* _EXERCISE PROMPT_
The reply is to be the lines from the one with "Maybe it’s business." through the last line of the records below, each retyped exactly, with pictures left out.

★ ★ ★ ★

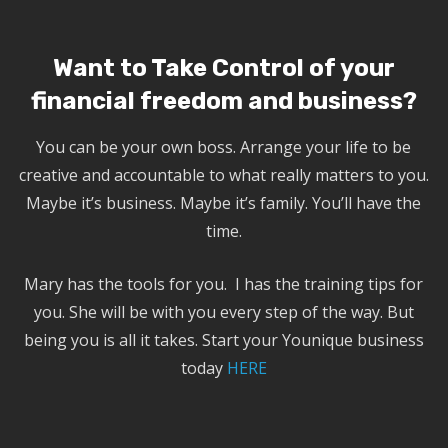
Want to Take Control of your
financial freedom and business?
You can be your own boss. Arrange your life to be
creative and accountable to what really matters to you.
Maybe it’s business. Maybe it’s family. You’ll have the
time.
Mary has the tools for you. I has the training tips for
you. She will be with you every step of the way. But
being you is all it takes. Start your Younique business
today
HERE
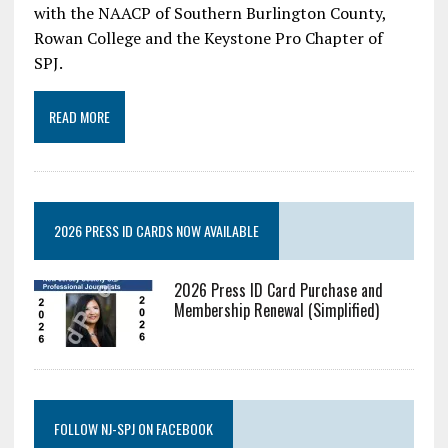
with the NAACP of Southern Burlington County,
Rowan College and the Keystone Pro Chapter of
SPJ.
READ MORE
2026 PRESS ID CARDS NOW AVAILABLE
2026 Press ID Card Purchase and
Membership Renewal (Simplified)
FOLLOW NJ-SPJ ON FACEBOOK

★ ★ ★ ★

* _ANSWER TO THIS TASK_
Maybe it’s business. Maybe it’s family. You’ll have the
time.
Mary has the tools for you. I has the training tips for
you. She will be with you every step of the way. But
being you is all it takes. Start your Younique business
today
HERE
with the NAACP of Southern Burlington County,
Rowan College and the Keystone Pro Chapter of
SPJ.
READ MORE
2026 PRESS ID CARDS NOW AVAILABLE
2026 Press ID Card Purchase and
Membership Renewal (Simplified)
FOLLOW NJ-SPJ ON FACEBOOK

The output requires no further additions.